▶ [REQUIRED WORK]
From the entries, return every line where the string "card" shows up.

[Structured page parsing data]
^^^^

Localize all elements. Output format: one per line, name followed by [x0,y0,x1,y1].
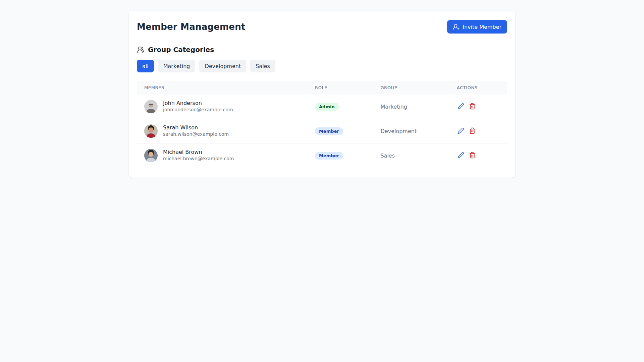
category-filter-button[interactable]: all [137,60,154,72]
member-group: Development [380,119,457,143]
member-row: Sarah Wilson sarah.wilson@example.com Me… [137,119,507,143]
edit-member-button[interactable] [457,102,465,111]
page-title: Member Management [137,22,246,32]
members-table: MEMBER ROLE GROUP ACTIONS [137,81,507,168]
trash-icon [469,103,476,111]
member-name: Michael Brown [163,149,234,156]
member-avatar [144,100,158,113]
edit-member-button[interactable] [457,127,465,136]
role-badge: Member [315,127,343,135]
category-filter-button[interactable]: Development [199,60,246,72]
card-header: Member Management Invite Member [137,20,507,34]
invite-member-label: Invite Member [463,24,501,30]
role-badge: Admin [315,103,339,111]
member-name: John Anderson [163,100,233,107]
delete-member-button[interactable] [468,151,476,160]
delete-member-button[interactable] [468,102,476,111]
member-avatar [144,124,158,138]
invite-member-button[interactable]: Invite Member [447,20,507,34]
column-header-member: MEMBER [137,81,315,95]
pencil-icon [458,103,464,111]
member-group: Marketing [380,95,457,119]
role-badge: Member [315,152,343,160]
pencil-icon [458,127,464,135]
trash-icon [469,127,476,135]
column-header-role: ROLE [315,81,380,95]
pencil-icon [458,152,464,160]
member-email: sarah.wilson@example.com [163,131,229,138]
column-header-actions: ACTIONS [457,81,507,95]
edit-member-button[interactable] [457,151,465,160]
group-categories-title: Group Categories [148,46,214,54]
user-plus-icon [453,23,460,30]
group-categories-header: Group Categories [137,46,507,54]
category-filter-button[interactable]: Sales [250,60,275,72]
table-header-row: MEMBER ROLE GROUP ACTIONS [137,81,507,95]
delete-member-button[interactable] [468,127,476,136]
member-email: john.anderson@example.com [163,107,233,113]
member-row: Michael Brown michael.brown@example.com … [137,143,507,168]
trash-icon [469,152,476,160]
member-avatar [144,149,158,162]
member-management-card: Member Management Invite Member Group Ca… [129,11,515,178]
members-table-body: John Anderson john.anderson@example.com … [137,95,507,168]
member-group: Sales [380,143,457,168]
category-filters: allMarketingDevelopmentSales [137,60,507,72]
category-filter-button[interactable]: Marketing [158,60,196,72]
users-icon [137,46,144,53]
member-name: Sarah Wilson [163,124,229,131]
member-email: michael.brown@example.com [163,156,234,162]
column-header-group: GROUP [380,81,457,95]
member-row: John Anderson john.anderson@example.com … [137,95,507,119]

^^^^

▶ [SOLUTION FOR THIS TASK]
card-header: Member Management Invite Member [137,20,507,34]
member-management-card: Member Management Invite Member Group Ca… [129,11,515,178]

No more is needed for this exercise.